The full validation was then performed on Dataset B treating the two models as a single process that takes in a full abdominal CT series and produces estimates of body composition in terms of square cross-sectional area of muscle, subcutaneous fat, and visceral fat. In this case, the DSC is not an appropriate measure because the segmentation may be performed on a different slice from the ground truth mask. Table 2 compares the accuracy of the different tissue types and Fig. 3 shows some example outputs.

The mean absolute localization error on the Dataset B test set was 9.4 mm, which lies within the range of the L3 vertebra on the majority of patients.

Fig. 3.
figure 3

Example results on two randomly-chosen series from the test dataset (Dataset B) and one with poor subcutaneous and visceral fat prediction (third row): left manually selected L3 slice, center L3 slice chosen by slice selection model, right automatically segmented slice showing muscle (red), subcutaneous fat (green) and visceral fat (blue).
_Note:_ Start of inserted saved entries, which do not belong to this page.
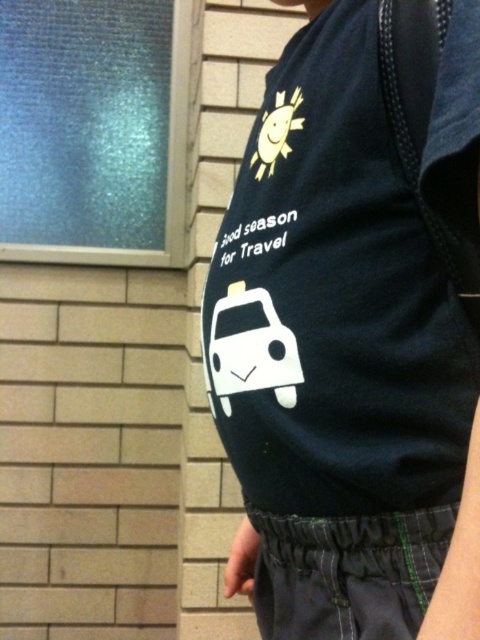 You are standing in front of the person wearing the dark blue tshirt. You want to move from the point at coordinate point (x=308, y=516) to the point at coordinate point (x=289, y=560). Which direction should you move to get closer to the second point?

To move from point (x=308, y=516) to point (x=289, y=560), you should move to the right and slightly downward since the second point has a higher x coordinate and lower y coordinate than the first point. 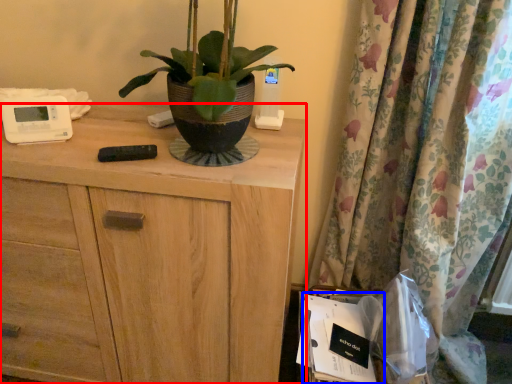 Question: Which object appears closest to the camera in this image, chest of drawers (highlighted by a red box) or paperback book (highlighted by a blue box)?

Choices:
 (A) chest of drawers
 (B) paperback book

Answer: (A) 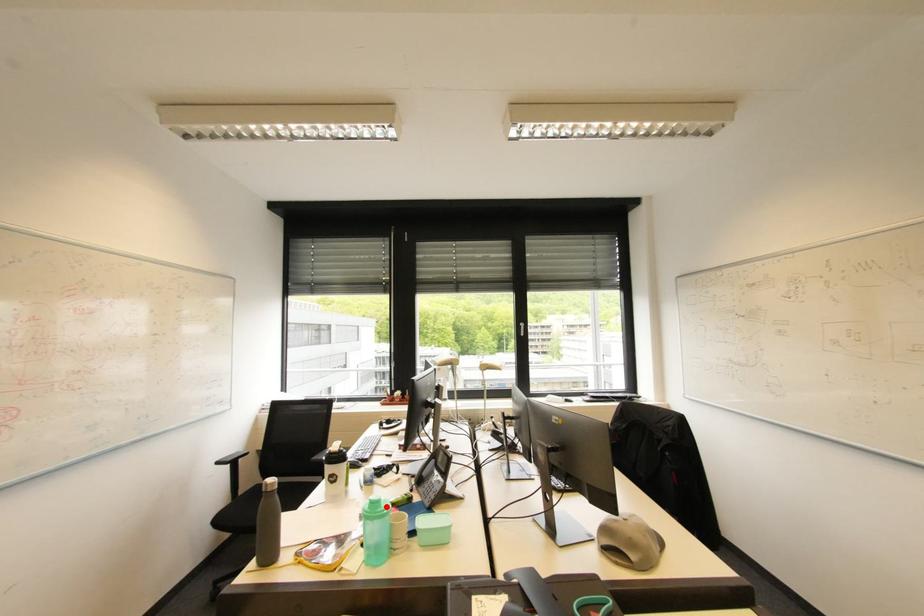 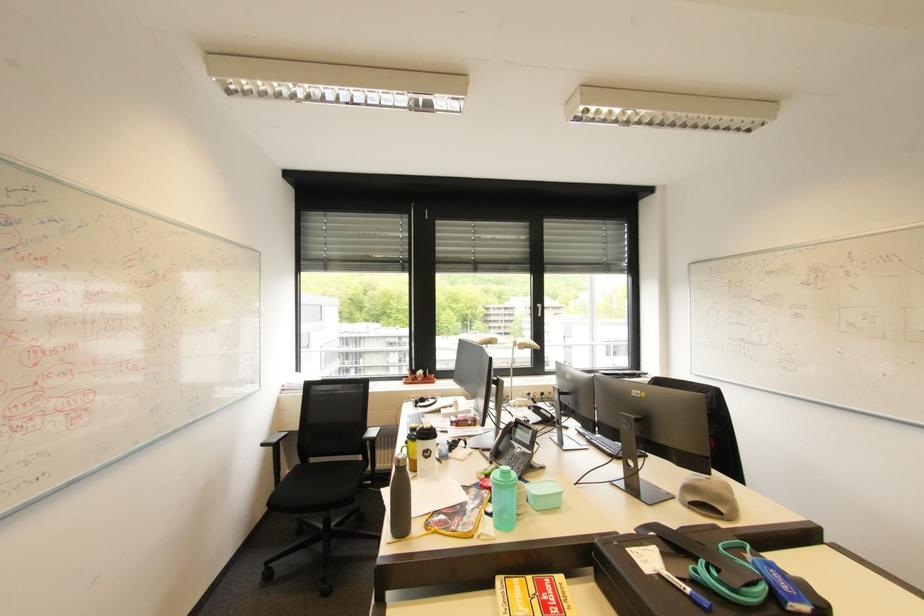 In the second image, find the point that corresponds to the highlighted location in the first image.

(517, 477) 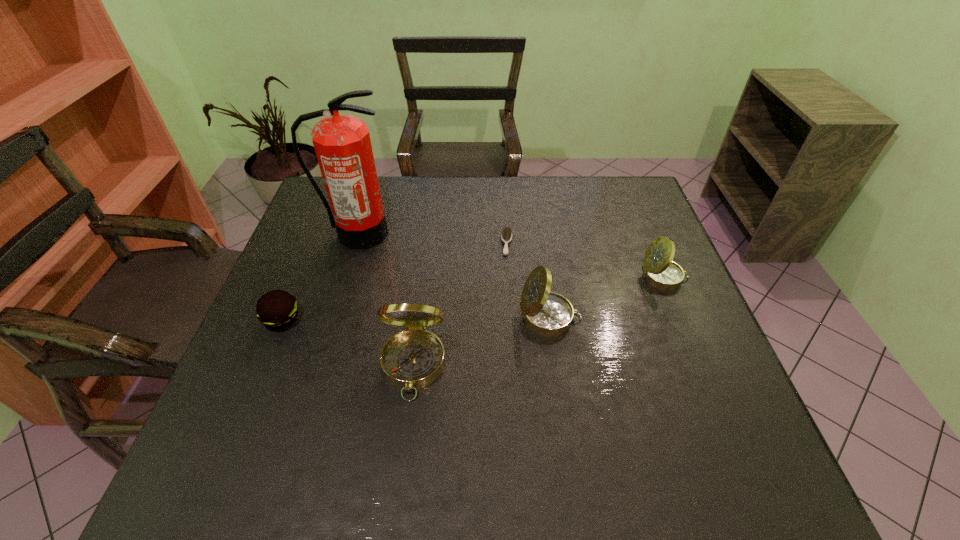 Find the location of a particular element. The height and width of the screenshot is (540, 960). blank space at the near edge of the desktop is located at coordinates point(525,406).

In order to click on free space at the left edge of the desktop in this screenshot , I will do `click(317, 255)`.

Where is `free space at the right edge of the desktop`? free space at the right edge of the desktop is located at coordinates (638, 237).

You are a GUI agent. You are given a task and a screenshot of the screen. Output one action in this format:
    pyautogui.click(x=<x>, y=<y>)
    Task: Click on the free space at the near left corner
    The width and height of the screenshot is (960, 540).
    Given the screenshot: What is the action you would take?
    [216, 427]

At what (x,y) coordinates should I click in order to perform the action: click on blank space at the far right corner of the desktop. Please return your answer as a coordinate pair (x, y). The width and height of the screenshot is (960, 540). Looking at the image, I should click on (640, 191).

In the image, there is a desktop. Identify the location of vacant space at the near right corner. The height and width of the screenshot is (540, 960). (713, 394).

In order to click on vacant region between the fourth object from right to left and the shortest object in this screenshot , I will do `click(460, 305)`.

I want to click on unoccupied area between the shortest object and the rightmost compass, so click(586, 260).

This screenshot has height=540, width=960. What are the coordinates of `free spot between the fourth tallest object and the second object from right to left` in the screenshot? It's located at (607, 298).

Identify the location of vacant area that lies between the scrubbing brush and the patty. The height and width of the screenshot is (540, 960). (395, 281). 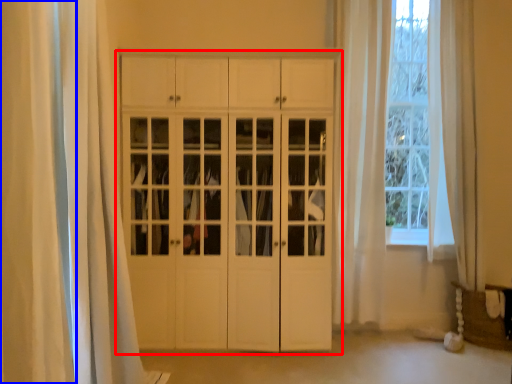 Question: Which of the following is the closest to the observer, cupboard (highlighted by a red box) or curtain (highlighted by a blue box)?

Choices:
 (A) cupboard
 (B) curtain

Answer: (B) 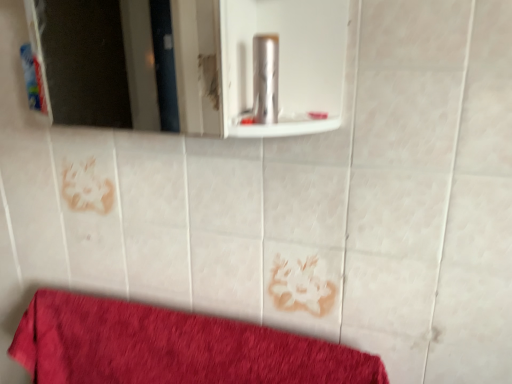 Question: Is red cotton towel at lower left at the right side of white glossy mirror at upper center?

Choices:
 (A) yes
 (B) no

Answer: (A)

Question: Considering the relative sizes of red cotton towel at lower left and white glossy mirror at upper center in the image provided, is red cotton towel at lower left thinner than white glossy mirror at upper center?

Choices:
 (A) yes
 (B) no

Answer: (A)

Question: Is red cotton towel at lower left aimed at white glossy mirror at upper center?

Choices:
 (A) yes
 (B) no

Answer: (B)

Question: From a real-world perspective, is red cotton towel at lower left under white glossy mirror at upper center?

Choices:
 (A) no
 (B) yes

Answer: (B)

Question: From the image's perspective, does red cotton towel at lower left appear lower than white glossy mirror at upper center?

Choices:
 (A) yes
 (B) no

Answer: (A)

Question: Is red cotton towel at lower left not near white glossy mirror at upper center?

Choices:
 (A) no
 (B) yes

Answer: (B)

Question: From the image's perspective, is metallic silver canister at center, placed as the 2th toiletry when sorted from back to front, located beneath red cotton towel at lower left?

Choices:
 (A) yes
 (B) no

Answer: (B)

Question: Does metallic silver canister at center, which is the 1th toiletry from right to left, come behind red cotton towel at lower left?

Choices:
 (A) yes
 (B) no

Answer: (B)

Question: Would you consider metallic silver canister at center, the 1th toiletry when ordered from front to back, to be distant from red cotton towel at lower left?

Choices:
 (A) yes
 (B) no

Answer: (B)

Question: Can red cotton towel at lower left be found inside metallic silver canister at center, acting as the second toiletry starting from the left?

Choices:
 (A) no
 (B) yes

Answer: (A)

Question: From a real-world perspective, does metallic silver canister at center, which is the 1th toiletry from right to left, sit lower than red cotton towel at lower left?

Choices:
 (A) yes
 (B) no

Answer: (B)

Question: Is metallic silver canister at center, placed as the 2th toiletry when sorted from back to front, outside red cotton towel at lower left?

Choices:
 (A) no
 (B) yes

Answer: (B)

Question: Is red cotton towel at lower left surrounding blue plastic toothpaste tube at left, which ranks as the second toiletry in right-to-left order?

Choices:
 (A) no
 (B) yes

Answer: (A)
Areas given in the fourth column are estimated/true values. (Color figure online)

Fig. 4.
figure 4

Scatter plots of predicted tissue area versus ground truth tissue area for the three tissue types in Dataset B. Black dashed line indicates perfect prediction (\(y=x\)).
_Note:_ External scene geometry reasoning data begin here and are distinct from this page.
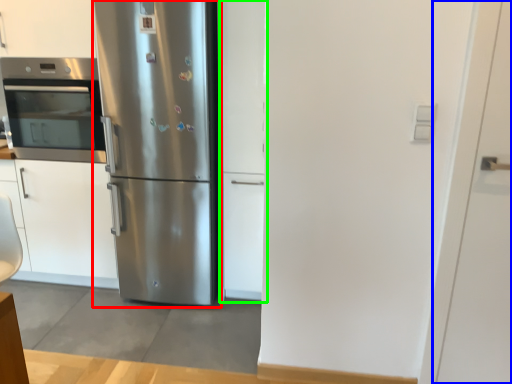 Question: Which object is the closest to the refrigerator (highlighted by a red box)? Choose among these: door (highlighted by a blue box) or door (highlighted by a green box).

Choices:
 (A) door
 (B) door

Answer: (B) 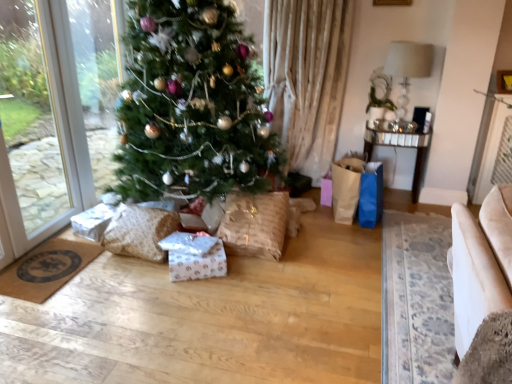 Question: Is white glossy paper at center smaller than burlap wrapped gift at center, the 2th pillow when ordered from left to right?

Choices:
 (A) no
 (B) yes

Answer: (B)

Question: From a real-world perspective, is white glossy paper at center under burlap wrapped gift at center, the 2th pillow when ordered from left to right?

Choices:
 (A) no
 (B) yes

Answer: (B)

Question: From a real-world perspective, does white glossy paper at center stand above burlap wrapped gift at center, the 1th pillow viewed from the right?

Choices:
 (A) no
 (B) yes

Answer: (A)

Question: Does white glossy paper at center have a lesser width compared to burlap wrapped gift at center, the 1th pillow viewed from the right?

Choices:
 (A) no
 (B) yes

Answer: (B)

Question: Can you confirm if white glossy paper at center is taller than burlap wrapped gift at center, the 1th pillow viewed from the right?

Choices:
 (A) yes
 (B) no

Answer: (B)

Question: Is burlap wrapped gift at center, the 2th pillow when ordered from left to right, at the back of white glossy paper at center?

Choices:
 (A) yes
 (B) no

Answer: (B)

Question: Does beige fabric armchair at lower right appear on the left side of mirrored glass table at right?

Choices:
 (A) yes
 (B) no

Answer: (B)

Question: Is beige fabric armchair at lower right thinner than mirrored glass table at right?

Choices:
 (A) no
 (B) yes

Answer: (A)

Question: Is beige fabric armchair at lower right positioned behind mirrored glass table at right?

Choices:
 (A) yes
 (B) no

Answer: (B)

Question: Is beige fabric armchair at lower right outside mirrored glass table at right?

Choices:
 (A) no
 (B) yes

Answer: (B)

Question: From a real-world perspective, is beige fabric armchair at lower right positioned over mirrored glass table at right based on gravity?

Choices:
 (A) no
 (B) yes

Answer: (A)

Question: From the image's perspective, is beige fabric armchair at lower right below mirrored glass table at right?

Choices:
 (A) no
 (B) yes

Answer: (B)

Question: Considering the relative sizes of burlap wrapped gift at center, the 2th pillow when ordered from left to right, and textured beige pillow at lower left, the second pillow from the right, in the image provided, is burlap wrapped gift at center, the 2th pillow when ordered from left to right, shorter than textured beige pillow at lower left, the second pillow from the right,?

Choices:
 (A) no
 (B) yes

Answer: (A) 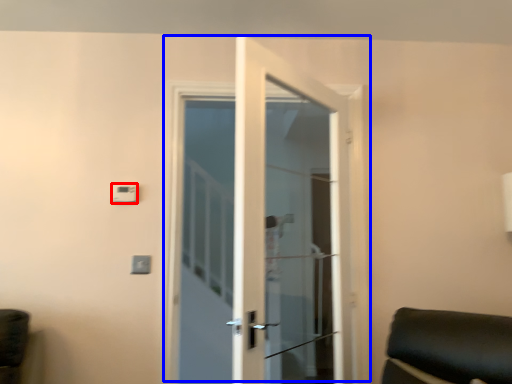 Question: Which object appears farthest to the camera in this image, light switch (highlighted by a red box) or door (highlighted by a blue box)?

Choices:
 (A) light switch
 (B) door

Answer: (A) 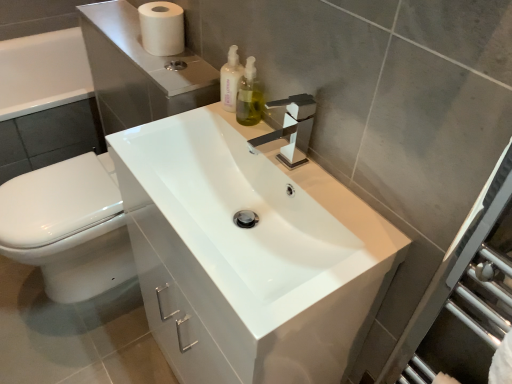 Question: Considering the positions of point (175, 168) and point (152, 16), is point (175, 168) closer or farther from the camera than point (152, 16)?

Choices:
 (A) closer
 (B) farther

Answer: (A)

Question: Is white glossy sink at center wider or thinner than white matte toilet paper at upper left?

Choices:
 (A) wide
 (B) thin

Answer: (A)

Question: Which object is positioned closest to the white matte toilet paper at upper left?

Choices:
 (A) white glossy sink at center
 (B) green glass soap dispenser at upper center, arranged as the 2th soap dispenser when viewed from the left
 (C) white glossy toilet at lower left
 (D) translucent plastic soap dispenser at upper center, the 1th soap dispenser in the left-to-right sequence

Answer: (D)

Question: Considering the real-world distances, which object is farthest from the translucent plastic soap dispenser at upper center, which appears as the 2th soap dispenser when viewed from the right?

Choices:
 (A) green glass soap dispenser at upper center, the first soap dispenser from the right
 (B) white glossy toilet at lower left
 (C) white matte toilet paper at upper left
 (D) white glossy sink at center

Answer: (B)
The slice selection model takes approximately 0.5 s to 1.0 s per series to run on our Nvidia V100 GPU hardware, with a further 0.02 s to 0.025 s for the segmentation model. This compares to the times reported in [11] of 0.60 s for the segmentation step alone on a CPU (although our model does make use of GPU hardware). This makes our approach suitable for use for large scale cohort studies and deployment within a clinical environment (Fig. 4).

5 Conclusions

We have demonstrated that a two-stage convolutional neural network model can estimate the abdominal muscle and fat areas on abdominal CT scans with high accuracy. We demonstrate higher segmentation accuracy and faster computation times than the current state of the art. These findings could enable population-scale research on metabolism by dramatically decreasing the costs associated with this type of analysis. This could ultimately make routine assessment of body composition a feasible part of the clinical imaging workflow.